Source material »
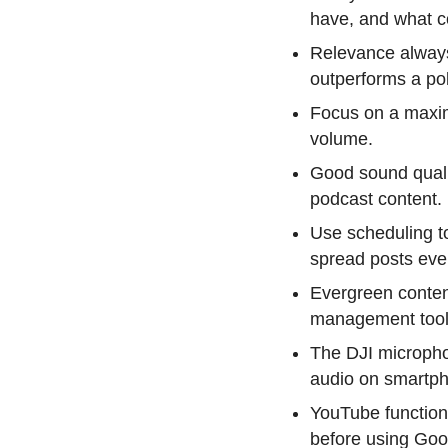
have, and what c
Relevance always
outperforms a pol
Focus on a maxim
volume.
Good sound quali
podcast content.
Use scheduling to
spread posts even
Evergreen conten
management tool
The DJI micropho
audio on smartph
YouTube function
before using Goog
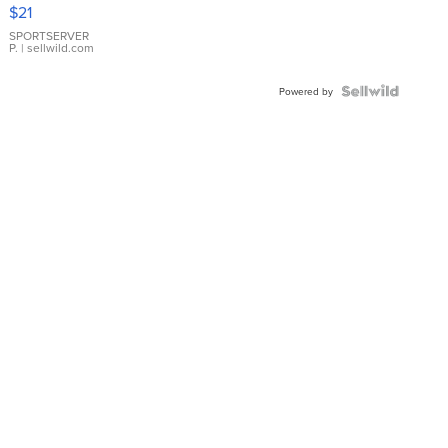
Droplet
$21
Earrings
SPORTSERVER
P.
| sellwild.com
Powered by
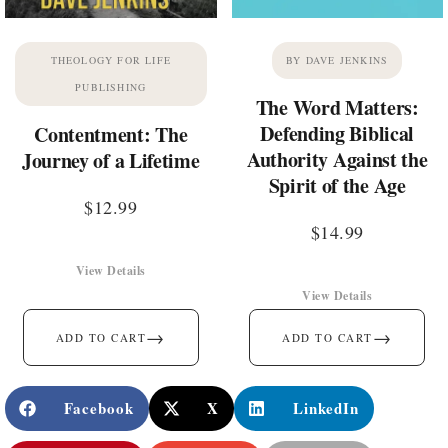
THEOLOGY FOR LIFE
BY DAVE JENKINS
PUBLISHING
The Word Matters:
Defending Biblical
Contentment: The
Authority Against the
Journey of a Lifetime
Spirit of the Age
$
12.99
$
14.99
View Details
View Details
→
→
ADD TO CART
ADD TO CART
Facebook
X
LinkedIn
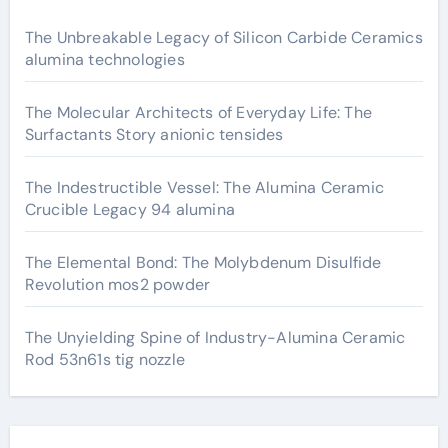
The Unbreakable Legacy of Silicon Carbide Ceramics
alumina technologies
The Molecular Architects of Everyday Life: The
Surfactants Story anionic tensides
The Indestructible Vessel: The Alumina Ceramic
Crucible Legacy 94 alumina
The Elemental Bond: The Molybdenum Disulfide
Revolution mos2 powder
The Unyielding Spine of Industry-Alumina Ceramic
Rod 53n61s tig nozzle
---
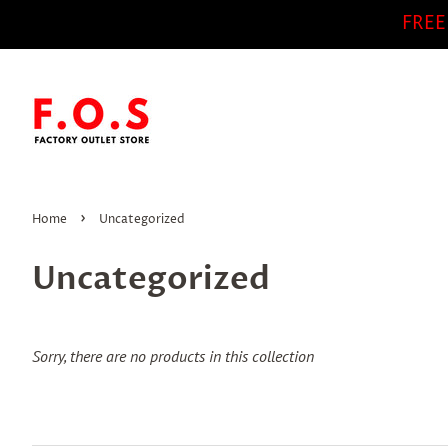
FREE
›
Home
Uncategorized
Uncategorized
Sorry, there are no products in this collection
--
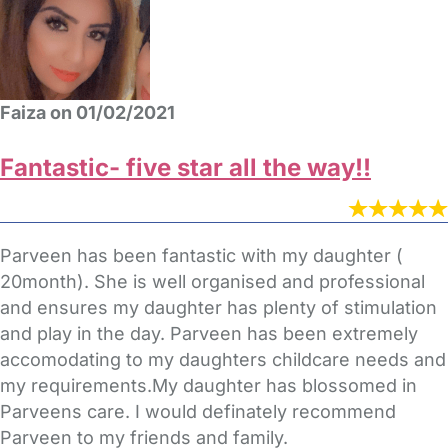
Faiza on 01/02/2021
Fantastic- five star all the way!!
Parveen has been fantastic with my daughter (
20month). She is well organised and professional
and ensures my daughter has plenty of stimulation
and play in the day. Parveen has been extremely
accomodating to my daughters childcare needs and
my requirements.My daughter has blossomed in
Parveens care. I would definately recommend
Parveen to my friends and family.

Task details » An exact copy is needed. It runs from the line above containing "have, and what c" down to the line containing "Rod 53n61s tig nozzle", both included, with no pictures.

Task answer »
have, and what c
Relevance always
outperforms a pol
Focus on a maxim
volume.
Good sound quali
podcast content.
Use scheduling to
spread posts even
Evergreen conten
management tool
The DJI micropho
audio on smartph
YouTube function
before using Goog
Droplet
$21
Earrings
SPORTSERVER
P.
| sellwild.com
Powered by
THEOLOGY FOR LIFE
BY DAVE JENKINS
PUBLISHING
The Word Matters:
Defending Biblical
Contentment: The
Authority Against the
Journey of a Lifetime
Spirit of the Age
$
12.99
$
14.99
View Details
View Details
→
→
ADD TO CART
ADD TO CART
Facebook
X
LinkedIn
The Unbreakable Legacy of Silicon Carbide Ceramics
alumina technologies
The Molecular Architects of Everyday Life: The
Surfactants Story anionic tensides
The Indestructible Vessel: The Alumina Ceramic
Crucible Legacy 94 alumina
The Elemental Bond: The Molybdenum Disulfide
Revolution mos2 powder
The Unyielding Spine of Industry-Alumina Ceramic
Rod 53n61s tig nozzle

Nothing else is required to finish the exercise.